[Material for the task Boundary: Start]

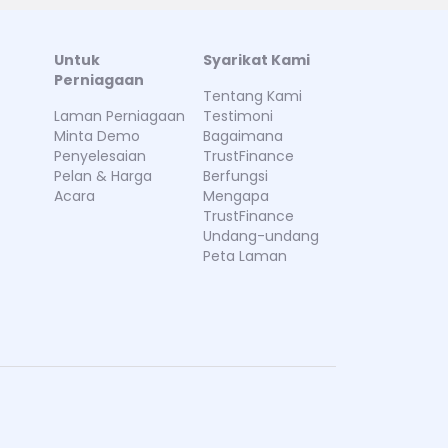
Untuk
Syarikat Kami
Perniagaan
Tentang Kami
Laman Perniagaan
Testimoni
Minta Demo
Bagaimana
Penyelesaian
TrustFinance
Pelan & Harga
Berfungsi
Acara
Mengapa
TrustFinance
Undang-undang
Peta Laman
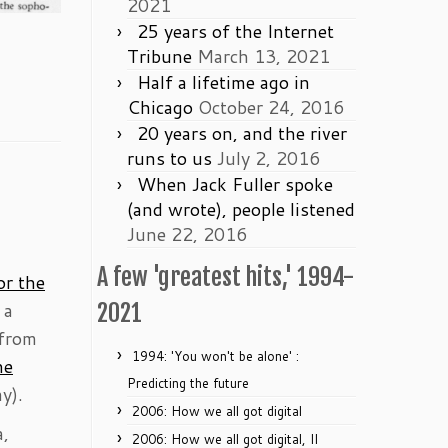
2021
25 years of the Internet
Tribune
March 13, 2021
Half a lifetime ago in
Chicago
October 24, 2016
20 years on, and the river
runs to us
July 2, 2016
When Jack Fuller spoke
(and wrote), people listened
June 22, 2016
A few 'greatest hits,' 1994-
or the
 a
2021
 from
1994: 'You won't be alone' :
he
Predicting the future
y).
2006: How we all got digital
a,
2006: How we all got digital, II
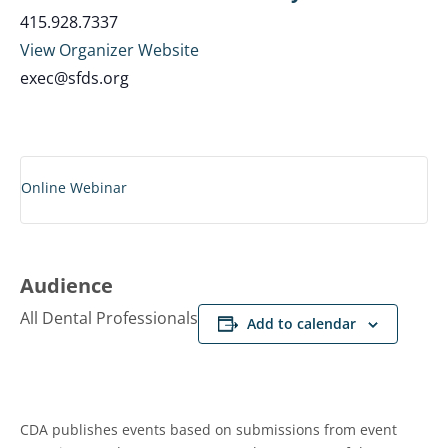
415.928.7337
View Organizer Website
exec@sfds.org
Online Webinar
Audience
All Dental Professionals
Add to calendar
CDA publishes events based on submissions from event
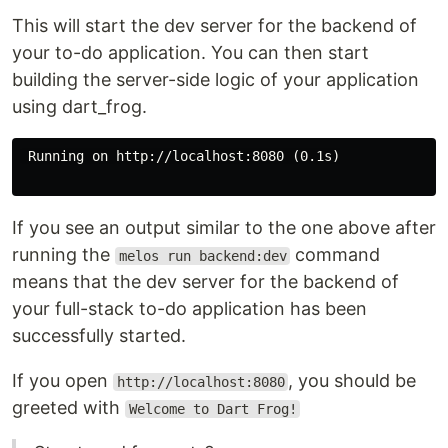
This will start the dev server for the backend of
your to-do application. You can then start
building the server-side logic of your application
using dart_frog.
 Running on http://localhost:8080 (0.1s)

If you see an output similar to the one above after
running the
command
melos run backend:dev
means that the dev server for the backend of
your full-stack to-do application has been
successfully started.
If you open
, you should be
http://localhost:8080
greeted with
Welcome to Dart Frog!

[Material for the task Boundary: End]

* _Assigned task_
Copy down each line in the entries that has the word "from".

* _Output below_
 from
CDA publishes events based on submissions from event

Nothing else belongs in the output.